Source: FOSS Cooking (community recipes)
Roll the dough between two sheets of parchment to 1–2 mm thickness. You're aiming for something you can almost read through — this isn't focaccia. Use a bottle or your knuckles, working from the centre outward, rotating the dough a quarter turn every few passes. Don't tear it; if you do, pinch it shut. The dough needs to be thin enough that the pizza-dough base crisps rather than bread, and wide enough to cover a standard baking sheet (roughly 35 × 25 cm). Two sheets gives you two individual flammkuchen.
Peel away the top parchment and transfer the dough directly to a baking sheet lined with the bottom parchment still attached. Crank the oven to 240–260°C. Spread the sour cream in a thin, even layer — no thicker than 2 mm — across the entire surface. The cream acts as a moisture barrier, stopping the base from absorbing steam from the toppings, which keeps the flatbread crisp. Too much and you'll steam it; too little and the onion weeps into the dough.

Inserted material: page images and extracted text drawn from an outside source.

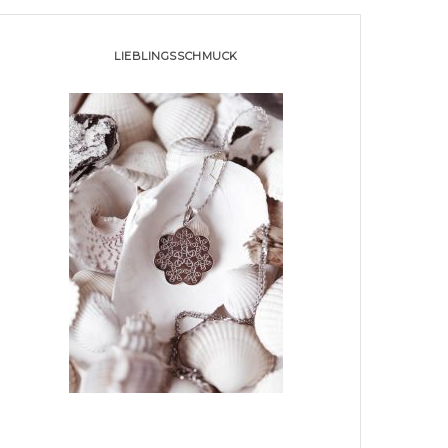
LIEBLINGSSCHMUCK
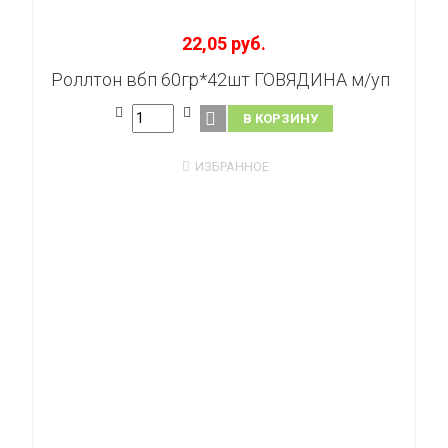
22,05 руб.
Роллтон вбп 60гр*42шт ГОВЯДИНА м/уп
В КОРЗИНУ
ИЗБРАННОЕ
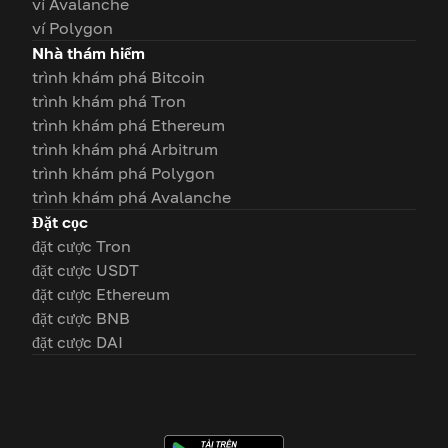
ví Avalanche
ví Polygon
Nhà thám hiểm
trình khám phá Bitcoin
trình khám phá Tron
trình khám phá Ethereum
trình khám phá Arbitrum
trình khám phá Polygon
trình khám phá Avalanche
Đặt cọc
đặt cược Tron
đặt cược USDT
đặt cược Ethereum
đặt cược BNB
đặt cược DAI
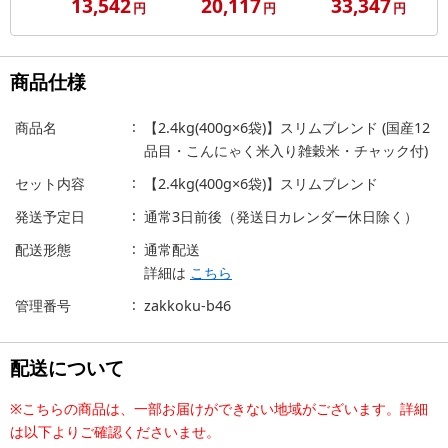
13,542
20,117
33,347
円
円
円
商品仕様
商品名
【2.4kg(400g×6袋)】スリムブレンド (国産12
品目・こんにゃく米入り雑穀米・チャック付)
セット内容
【2.4kg(400g×6袋)】スリムブレンド
発送予定日
通常3日前後（発送日カレンダー休日除く）
配送形態
通常配送
詳細は
こちら
管理番号
zakkoku-b46
配送について
※こちらの商品は、一部お届けができない地域がございます。詳細
は以下よりご確認くださいませ。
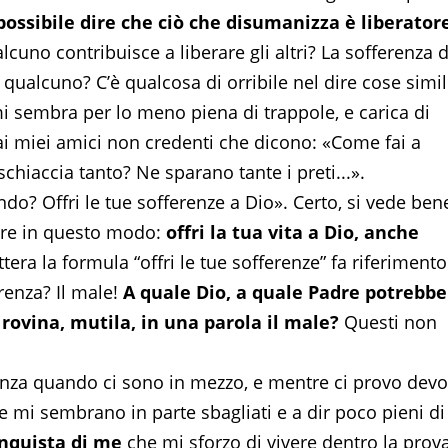
possibile dire che ciò che disumanizza è liberatore
lcuno contribuisce a liberare gli altri? La sofferenza d
ualcuno? C’è qualcosa di orribile nel dire cose simil
i sembra per lo meno piena di trappole, e carica di
i ai miei amici non credenti che dicono: «Come fai a
chiaccia tanto? Ne sparano tante i preti...».
ndo? Offri le tue sofferenze a Dio». Certo, si vede ben
mere in questo modo:
offri la tua vita a Dio, anche
ettera la formula “offri le tue sofferenze” fa riferimento
renza? Il male!
A quale Dio, a quale Padre potrebbe
rovina, mutila, in una parola il male?
Questi non
renza quando ci sono in mezzo, e mentre ci provo devo
he mi sembrano in parte sbagliati e a dir poco pieni di
onquista di me
che mi sforzo di vivere dentro la prova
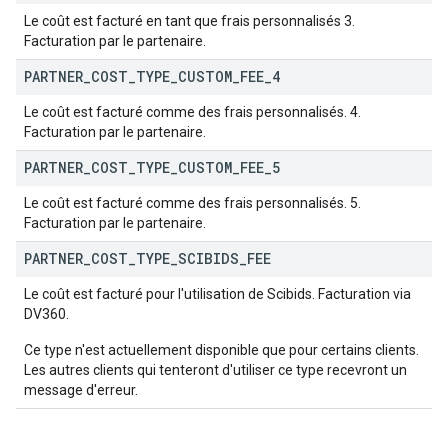
Le coût est facturé en tant que frais personnalisés 3.
Facturation par le partenaire.
PARTNER
_
COST
_
TYPE
_
CUSTOM
_
FEE
_
4
Le coût est facturé comme des frais personnalisés. 4.
Facturation par le partenaire.
PARTNER
_
COST
_
TYPE
_
CUSTOM
_
FEE
_
5
Le coût est facturé comme des frais personnalisés. 5.
Facturation par le partenaire.
PARTNER
_
COST
_
TYPE
_
SCIBIDS
_
FEE
Le coût est facturé pour l'utilisation de Scibids. Facturation via
DV360.
Ce type n'est actuellement disponible que pour certains clients.
Les autres clients qui tenteront d'utiliser ce type recevront un
message d'erreur.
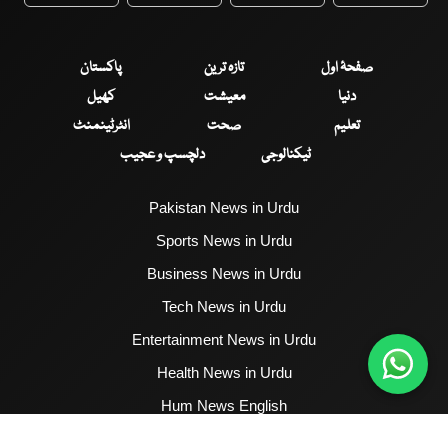
WhatsApp
Twitter
Facebook
Faceboo
صفحۂ اول
تازہ ترین
پاکستان
دنیا
معیشت
کھیل
تعلیم
صحت
انٹرٹینمنٹ
ٹیکنالوجی
دلچسپ و عجیب
Pakistan News in Urdu
Sports News in Urdu
Business News in Urdu
Tech News in Urdu
Entertainment News in Urdu
Health News in Urdu
Hum News English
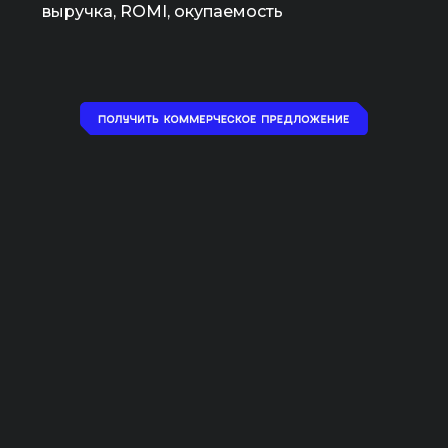
выручка, ROMI, окупаемость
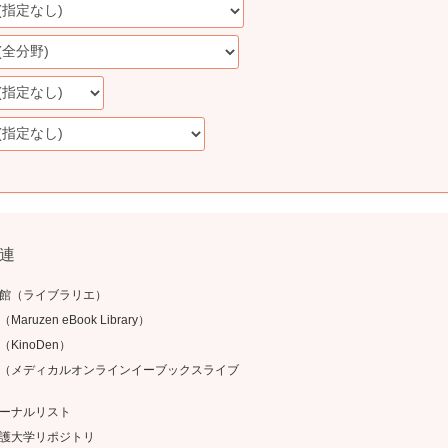
連
館（ライブラリエ）
aruzen eBook Library）
KinoDen）
（メディカルオンラインイーブックスライブ
ーナルリスト
護大学リポジトリ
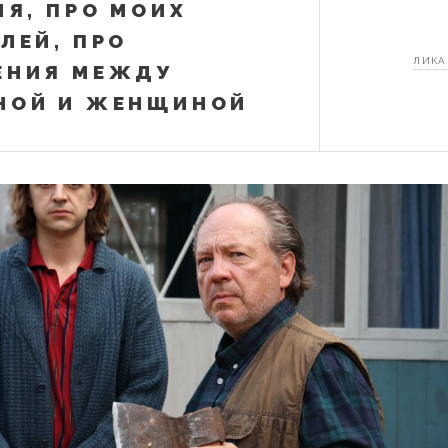
НЯ, ПРО МОИХ
ЛЕЙ, ПРО
ЛИКА
ЕНИЯ МЕЖДУ
НОЙ И ЖЕНЩИНОЙ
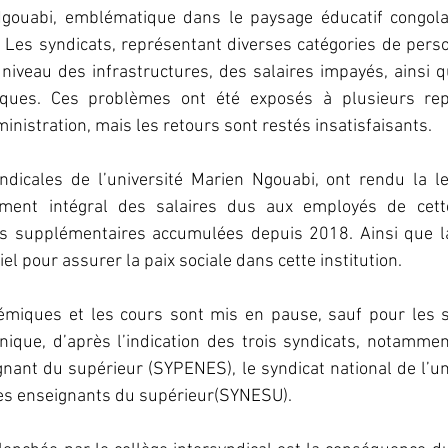
Ngouabi, emblématique dans le paysage éducatif congolai
 Les syndicats, représentant diverses catégories de perso
 niveau des infrastructures, des salaires impayés, ainsi 
ques. Ces problèmes ont été exposés à plusieurs rep
inistration, mais les retours sont restés insatisfaisants.
ndicales de l’université Marien Ngouabi, ont rendu la le
ent intégral des salaires dus aux employés de cette 
s supplémentaires accumulées depuis 2018. Ainsi que la
el pour assurer la paix sociale dans cette institution.  
démiques et les cours sont mis en pause, sauf pour les 
ique, d’après l’indication des trois syndicats, notammen
ant du supérieur (SYPENES), le syndicat national de l’un
des enseignants du supérieur(SYNESU).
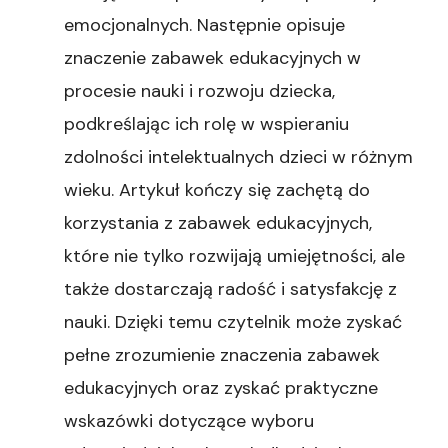
emocjonalnych. Następnie opisuje
znaczenie zabawek edukacyjnych w
procesie nauki i rozwoju dziecka,
podkreślając ich rolę w wspieraniu
zdolności intelektualnych dzieci w różnym
wieku. Artykuł kończy się zachętą do
korzystania z zabawek edukacyjnych,
które nie tylko rozwijają umiejętności, ale
także dostarczają radość i satysfakcję z
nauki. Dzięki temu czytelnik może zyskać
pełne zrozumienie znaczenia zabawek
edukacyjnych oraz zyskać praktyczne
wskazówki dotyczące wyboru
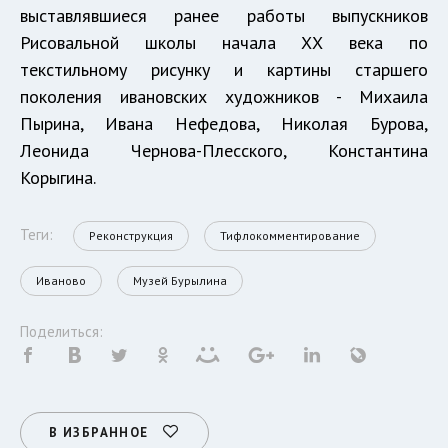
выставлявшиеся ранее работы выпускников
Рисовальной школы начала ХХ века по
текстильному рисунку и картины старшего
поколения ивановских художников - Михаила
Пырина, Ивана Нефедова, Николая Бурова,
Леонида Чернова-Плесского, Константина
Корыгина.
Теги:
Реконструкция
Тифлокомментирование
Иваново
Музей Бурылина
Поделиться:
В ИЗБРАННОЕ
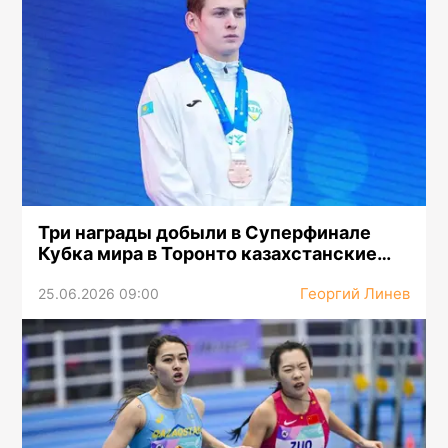
Три награды добыли в Суперфинале
Кубка мира в Торонто казахстанские
синхронисты
Георгий Линев
25.06.2026 09:00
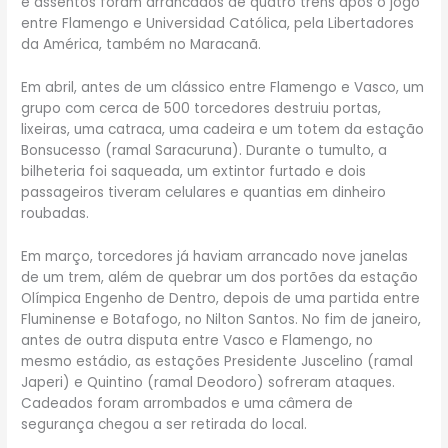
e assentos foram arrancados de quatro trens após o jogo
entre Flamengo e Universidad Católica, pela Libertadores
da América, também no Maracanã.
Em abril, antes de um clássico entre Flamengo e Vasco, um
grupo com cerca de 500 torcedores destruiu portas,
lixeiras, uma catraca, uma cadeira e um totem da estação
Bonsucesso (ramal Saracuruna). Durante o tumulto, a
bilheteria foi saqueada, um extintor furtado e dois
passageiros tiveram celulares e quantias em dinheiro
roubadas.
Em março, torcedores já haviam arrancado nove janelas
de um trem, além de quebrar um dos portões da estação
Olímpica Engenho de Dentro, depois de uma partida entre
Fluminense e Botafogo, no Nilton Santos. No fim de janeiro,
antes de outra disputa entre Vasco e Flamengo, no
mesmo estádio, as estações Presidente Juscelino (ramal
Japeri) e Quintino (ramal Deodoro) sofreram ataques.
Cadeados foram arrombados e uma câmera de
segurança chegou a ser retirada do local.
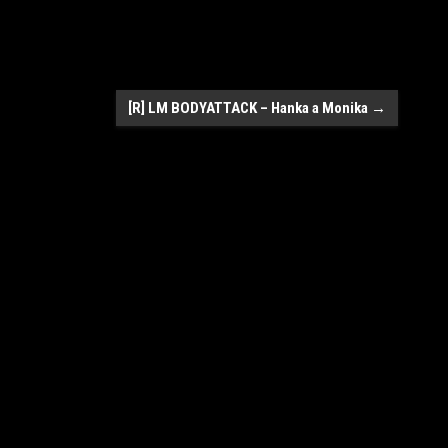
[R] LM BODYATTACK – Hanka a Monika
→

Slice the onion into thin half-moons (roughly 3 mm) and scatter them evenly. Cut the bacon into lardons about 1 cm wide and 2 cm long — don't use bacon bits. Raw bacon will render as it bakes, fat and all, and render evenly distributed across the surface. The lardons stay distinct rather than dissolving into the cream, which is what you want for bite.
Bake for 8–12 minutes. Watch it; ovens vary. The edges should darken first — they'll turn light golden-brown where the dough catches the oven's radiant heat — and the surface will blister slightly. You're looking for the edges to be biscuit-brown and the thin parts (especially the centre) to show a little colour without being deep brown. The bacon should be crisped at the edges but still yield in the middle.
Pull it from the oven and season with fleur de sel and cracked pepper immediately. Leave it on the sheet for 1–2 minutes so it firms slightly, then slide it onto a chopping board and eat it at once. The base cools fast and loses its crispness within five minutes, so don't wait.